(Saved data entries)

* * * * * * * * *

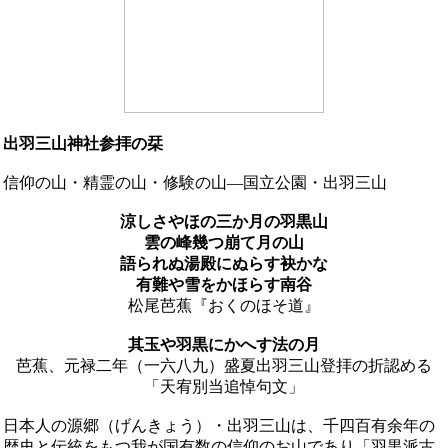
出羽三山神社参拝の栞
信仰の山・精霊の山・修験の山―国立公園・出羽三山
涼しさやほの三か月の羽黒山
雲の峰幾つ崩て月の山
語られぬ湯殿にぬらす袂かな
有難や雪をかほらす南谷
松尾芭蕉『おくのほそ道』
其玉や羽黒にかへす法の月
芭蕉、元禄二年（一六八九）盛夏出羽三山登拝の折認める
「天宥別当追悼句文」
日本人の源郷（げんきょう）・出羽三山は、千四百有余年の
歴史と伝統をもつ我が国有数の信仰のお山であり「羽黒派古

* * * * * * * * *

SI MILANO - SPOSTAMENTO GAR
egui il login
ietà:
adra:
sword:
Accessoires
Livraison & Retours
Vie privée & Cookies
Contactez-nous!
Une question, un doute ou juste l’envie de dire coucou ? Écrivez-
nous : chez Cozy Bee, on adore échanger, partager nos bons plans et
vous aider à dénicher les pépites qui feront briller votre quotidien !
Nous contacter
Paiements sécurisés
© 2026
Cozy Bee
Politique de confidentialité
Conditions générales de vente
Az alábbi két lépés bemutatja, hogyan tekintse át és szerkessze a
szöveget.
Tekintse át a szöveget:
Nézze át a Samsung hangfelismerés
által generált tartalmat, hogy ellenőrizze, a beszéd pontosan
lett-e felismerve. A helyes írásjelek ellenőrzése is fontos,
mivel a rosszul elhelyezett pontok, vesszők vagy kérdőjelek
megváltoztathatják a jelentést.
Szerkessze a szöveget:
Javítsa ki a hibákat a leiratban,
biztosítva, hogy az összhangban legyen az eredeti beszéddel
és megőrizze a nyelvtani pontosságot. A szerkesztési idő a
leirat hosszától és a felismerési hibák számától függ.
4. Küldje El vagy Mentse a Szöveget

* * * * * * * * *

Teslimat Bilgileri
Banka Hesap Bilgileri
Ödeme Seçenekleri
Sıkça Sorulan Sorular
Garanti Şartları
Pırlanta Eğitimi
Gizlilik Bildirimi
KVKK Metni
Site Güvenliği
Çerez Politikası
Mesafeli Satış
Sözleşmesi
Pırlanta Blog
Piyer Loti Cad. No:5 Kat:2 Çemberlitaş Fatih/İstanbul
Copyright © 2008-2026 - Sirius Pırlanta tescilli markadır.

* * * * * * * * *

§ What is required:
All lines above holding the word "Bilgileri" make up the answer; copy each one.

§ Expected answer:
Teslimat Bilgileri
Banka Hesap Bilgileri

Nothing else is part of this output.